For a reference forecast we use a variation of the current manual forecast method, which is to project the detected storm forward at its detected velocity for the nowcast period and to define the probability of the swept-out area to be one and the rest zero (Fig. 11). We refer to this as the “advected threat area forecast.”

Fig. 11.

Schematic diagram showing the advected threat area forecast modeled on current manual practice that is used as the reference forecast in calculating the BSS. Here a detected thunderstorm is swept forward along the detected velocity vector to a new position at the end of the nowcast period, with the swept out area defined as having a thunderstorm strike probability of 1, and the rest 0.

Fig. 11.

Schematic diagram showing the advected threat area forecast modeled on current manual practice that is used as the reference forecast in calculating the BSS. Here a detected thunderstorm is swept forward along the detected velocity vector to a new position at the end of the nowcast period, with the swept out area defined as having a thunderstorm strike probability of 1, and the rest 0.

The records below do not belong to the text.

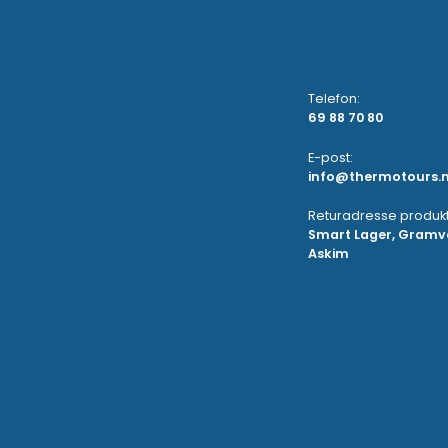
Telefon:
69 88 70 80
E-post:
info@thermotours.
Returadresse produkt
Smart Lager, Gramve
Askim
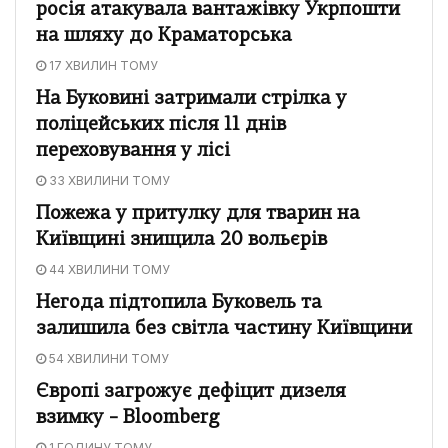
росія атакувала вантажівку Укрпошти
на шляху до Краматорська
17 ХВИЛИН ТОМУ
На Буковині затримали стрілка у
поліцейських після 11 днів
переховування у лісі
33 ХВИЛИНИ ТОМУ
Пожежа у притулку для тварин на
Київщині знищила 20 вольєрів
44 ХВИЛИНИ ТОМУ
Негода підтопила Буковель та
залишила без світла частину Київщини
54 ХВИЛИНИ ТОМУ
Європі загрожує дефіцит дизеля
взимку – Bloomberg
1 ГОДИНУ ТОМУ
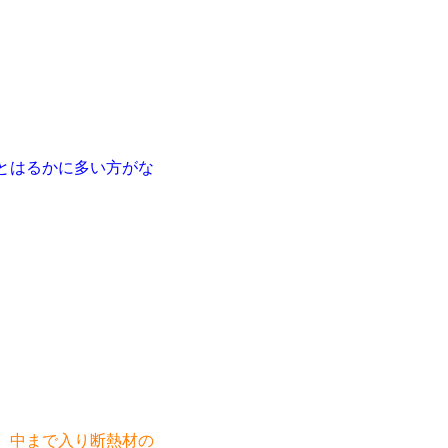
倍とはるかに多い方がな
、中まで入り断熱材の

To get an initial assessment of the performance of THESPA to forecast thunderstorm strike probability, we examined the aforementioned Sydney dataset. Since this dataset was also used to determine the speed and direction standard deviations for THESPA, this initial study is not as useful a guide to the performance as an independent dataset but can be viewed as an upper bound on system performance. Overall, higher nowcast strike probabilities were associated with higher observed frequency of thunderstorm detection, which means THESPA was working correctly. When verified for all storms THESPA had a tendency to overestimate the probabilities, particularly at the highest values (Fig. 12a). These higher probabilities, in general over 0.8, were for regions close to the original storm. The drop in observed frequency for these regions was due to weak storms that were not subsequently detected, that is, having a storm lifetime of one radar scan cycle (hereafter called a “storm lifetime of one step”). When these weak storms were filtered out using VIL greater than 30 kg m−2 as a criterion, the reliability improved substantially (Fig. 12b). To confirm this explanation, it was found that the number of storms with a lifetime of one step in the dataset was 175, or about 10% of the total, but when storms with VIL under 30 kg m−2 were filtered out, the number of storms with a lifetime of one step was 21, or about 1.2%. The smaller number of cases at these higher probabilities (around 100 pixels per probability increment) also gave noisy or erratic results due to limited statistical sampling. Interestingly, these results are not reflected in the BSS, which shows little change between filtered and nonfiltered data. Even though the BS is halved, that is, improved, for the filtered data (Table 1), filtering the data also improved the advected forecast.

Fig. 12.

Reliability diagrams for thunderstorm strike probability computed from the original 1682 Sydney TITAN storm tracks with σV = 10 km h−1 and σθ = 30° for (a) all thunderstorms and (b) only those storms with VIL greater than 30 kg m−2. The diagonal line indicates perfect reliability. The sharpness diagram at upper left on each chart shows the number of times each probability value (horizontal axis, linear scale) was predicted (vertical axis, logarithmic scale). The BSS for (a) was 0.31 and for (b) was 0.29, with respect to the advected threat area forecast.

Fig. 12.

Reliability diagrams for thunderstorm strike probability computed from the original 1682 Sydney TITAN storm tracks with σV = 10 km h−1 and σθ = 30° for (a) all thunderstorms and (b) only those storms with VIL greater than 30 kg m−2. The diagonal line indicates perfect reliability. The sharpness diagram at upper left on each chart shows the number of times each probability value (horizontal axis, linear scale) was predicted (vertical axis, logarithmic scale). The BSS for (a) was 0.31 and for (b) was 0.29, with respect to the advected threat area forecast.

Table 1.

BS for THESPA (BS Th), BS for advected forecast (BS ad), resulting BSS, and percentage of short-lived storms, (i.e., lifetimes of fewer than four steps) for cases of filtering and not filtering on VIL less than 30 kg m−2 for datasets of Beijing data thresholded on 45, 40, and 35 dBZ and the Sydney data. In general, the smaller the percentage of short-lived storms, the better the BSS.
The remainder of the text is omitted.